# Can I do this ?



## Lisa T (Sep 3, 2010)

I do not feed raw at the moment but am researching it and have sent off for some ZP samples. My question is even if I decide to stay on the food they are on now can I give my dogs a raw chicken wing or leg as a treat occasionally ?


----------



## ~LS~ (Oct 29, 2011)

Of course you can!  They will love you even more for it.
When I have a rescue who is fed Acana, I like to wait 8 hours 
before giving a raw "treat". This way there are no tummy issues.


----------



## Lisa T (Sep 3, 2010)

Thanks LS, knew I could count on you for a reply. I've always thought dogs could choke on chicken bones and they splinter and get stuck in their throats etc, I was following the raw feeding thread and they all seem to be ok that's what made me ask. X


----------



## ~LS~ (Oct 29, 2011)

Lisa, it's the cooked bones that are dangerous because cooking changes the
structure of the bones, making them easily splinterable. Raw bones rarely
splinter and are fully digestible. They are a great source of calcium and
phosphorus. Of course I recommend you don't leave your pup unsupervised 
with his wings, bones, etc, just like you wouldn't with a bully stick. Always
better safe than sorry.


----------



## Brodysmom (Jan 8, 2009)

Great posts from LS.  And yes! ZiwiPeak is fabulous and giving a raw chicken leg or wing for chewing/recreation/nutrition is the cream of the crop in foods. 

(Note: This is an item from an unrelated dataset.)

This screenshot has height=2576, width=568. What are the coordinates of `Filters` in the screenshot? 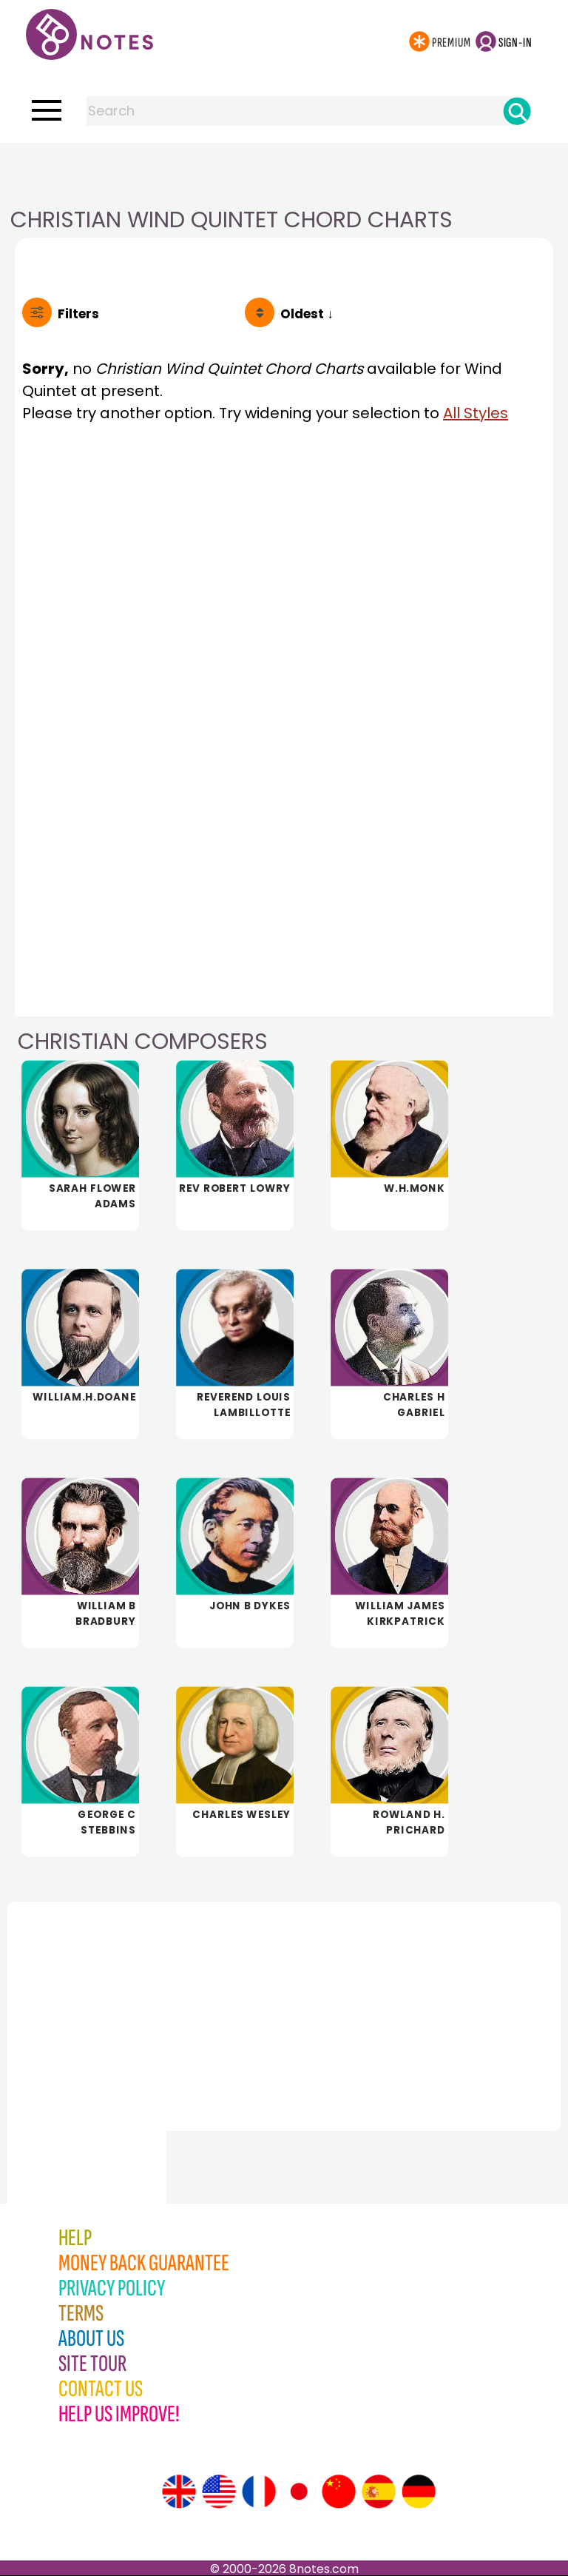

You might go on youtube and watch some dogs eating raw to get used to the way they eat. Sliming, chomping, swallowing and lots of cracking noises as the bones break. It can be disconcerting at first. It helps to settle nerves when you have watched lots of dogs eat raw.


----------



## 20887 (Mar 16, 2011)

Yes, you definitely can do both. You can even do one meal ZP and one raw every day, alternating between just meat and a chicken wing or another bone-in piece. I used to do that, it is a great way to feed a variety of foods without having to worry about balancing a raw diet.


----------